Tuesday, May 30, 2006

Another "water is wet" study

In what qualifies as the most obvious story of the day, researchers have found that when the concentration of atmospheric carbon dioxide increases, poison ivy grows faster and is more vigorous.

Wow. I never would have guessed that one [/sarcasm]. I mean, after all, carbon dioxide is essentially plant food, several studies have already shown that trees grow faster in high CO2, and most species of plants evolved in atomspheres with carbon dioxide concentrations three to four times higher than today. For anyone who understands basic plant biology, this study's findings would have been quite predictable.

But I doubt this study was intended for scientists.

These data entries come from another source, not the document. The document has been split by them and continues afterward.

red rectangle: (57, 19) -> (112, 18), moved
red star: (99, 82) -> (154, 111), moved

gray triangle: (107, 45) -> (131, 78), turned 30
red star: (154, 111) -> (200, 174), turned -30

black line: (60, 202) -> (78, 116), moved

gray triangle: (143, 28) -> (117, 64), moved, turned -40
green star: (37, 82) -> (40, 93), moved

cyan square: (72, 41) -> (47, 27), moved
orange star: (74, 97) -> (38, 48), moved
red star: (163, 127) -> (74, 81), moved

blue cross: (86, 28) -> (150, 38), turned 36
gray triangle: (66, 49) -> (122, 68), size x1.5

Rather, it was intended to create screaming headlines like "Global Warming Will Create Super Poison Ivy!". Judging by the way they pounced on it -- it was featured on NPR's "All Things Considered" this afternoon -- that was exactly what the MainStreamMedia wanted.

Ever wonder why you don't hear about any studies showing how increases in carbon dioxide will increase forest growth, improve plant health, and produce larger crops? It's not that such studies can't, haven't been, or aren't being done, it's that such studies would undermine the alarmist position prevalent in the Media and, unfortunately, the scientific community.

After all, they have a society to engineer and Proles to micromanage. They can't let such things like facts get in the way.